Parker makes money from nostalgia buffs who want to own sets without investing the time and effort to create them. His niche is filling requests from set builders missing certain cards. But his biggest profit comes from flipping serial-numbered rarities inserted in the thousands of packs he opens annually. He uses his proceeds to buy large collections he learns about from others in the hobby. That keeps his 250,000-card inventory fresh and fosters repeat business.  

Before he created his unnamed robot, Parker found sorting cards more relaxing than tedious. Sometimes his father, Andrew (T’63), would help. Parker and his wife, Tamra, have three sons. Only the youngest, 10-year-old Jakob, is interested in his father’s business — possibly because he gets to keep 10 percent of the profit from cards he prepares for sale on eBay.

The four-axis parallel-mechanism robot arm is modeled after the ABB industrial PalletPack robot. Its Chinese maker, uArm, pitched it as capable of dealing Black Jack. Parker thinks it gives him an edge in his card game.
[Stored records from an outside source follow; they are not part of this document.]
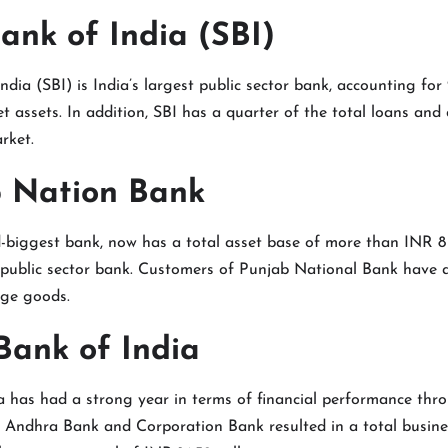
Bank of India (SBI)
ndia (SBI) is India’s largest public sector bank, accounting for
t assets. In addition, SBI has a quarter of the total loans and 
rket.
b Nation Bank
-biggest bank, now has a total asset base of more than INR 8 t
 public sector bank. Customers of Punjab National Bank have a
dge goods.
Bank of India
 has had a strong year in terms of financial performance thro
f Andhra Bank and Corporation Bank resulted in a total busine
When 16 cases of 2018 Heritage (about 40,000 cards) arrived this spring, he placed about 300 low-value base cards in the robot’s hopper and flipped a switch. It hummed along, lifting, reading, and placing a card on a preset stack every three seconds. Parker set up a two-step process for the robot to sort by 100s and then by 10s. Then it stopped working.
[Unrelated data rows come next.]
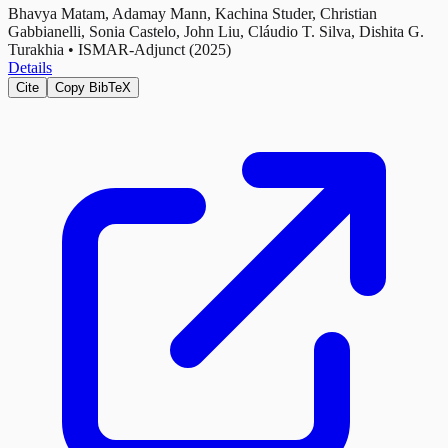
Bhavya Matam, Adamay Mann, Kachina Studer, Christian
Gabbianelli, Sonia Castelo, John Liu, Cláudio T. Silva, Dishita G.
Turakhia
•
ISMAR-Adjunct (2025)
Details
Cite
Copy BibTeX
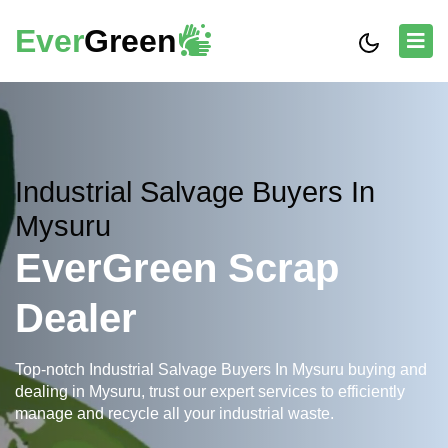
Ever
Green
Industrial Salvage Buyers In
Mysuru
EverGreen Scrap
Dealer
Top-notch Industrial Salvage Buyers In Mysuru buying and
dealing in Mysuru, trust our expert services to efficiently
manage and recycle all your industrial waste.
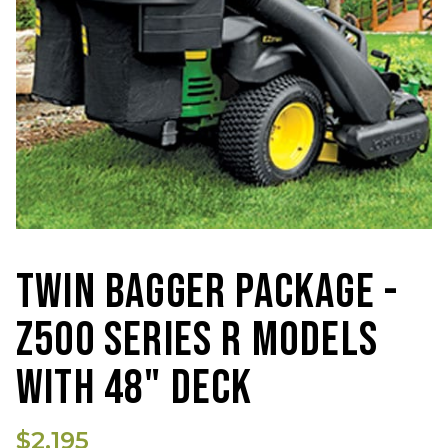
TWIN BAGGER PACKAGE -
Z500 SERIES R MODELS
WITH 48" DECK
$2,195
“One of the servo motors went bad, so I had to sort by hand for about a week, which was rough,” Parker says. “I got new parts and repaired the robot, and now it is up and running smoothly again.” After some mechanical tweaks, he increased its sorting speed. About 60 percent of the sets he’s assembled this year involved some automation. 

Parker’s IT expertise could not overcome quirks in the current card design. “One tough part is that the numbers this year are much smaller than in previous years. So, the camera resolution limits the effectiveness and accuracy of the number detection algorithm.” 

Programming the camera to look where most identifying numbers appear is easy enough. Some 20 percent, however, have numbers elsewhere on the card. Parker could program for that, but it’s easier to have the robot drop them into a separate pile for hand sorting later.  

His current robot arm can sort into 12 stacks, enough to handle each 10-digit group with a discard pile. It is accurate to half an inch and occasionally misses its target. An upgraded robot from uArm touts accuracy within two millimeters but costs more than twice the $300 Parker spent. 

His card business consumes about 10 hours a week. But thoughts of what a better robot and software could do come at random times. “Ideally, I could put a stack of cards in, and it would build the piles one by one, and I could build the set.”

When he posted a YouTube video of his robot on hobby sites last year, the reaction blew him away. Along with “I want one!” emails came ideas for improvement. For example, Parker now centers the guides that pick up the card to reduce the chance of damage when it is dropped onto a pile. 

No cards have been harmed so far, but the robot “is not really consumer-friendly yet.” That’s OK since Parker doesn’t plan to make them for sale anyway.    

He says he could create a process to grab, read, and sort cards from a 3,200-count monster box and automate the set-building process — but not anytime soon. 

“I am happy with where it is right now. It is doing the job I want it to do,” Parker says. “I find it funny that Topps does all this work to randomize these cards, and we spend all this time to unrandomize them.”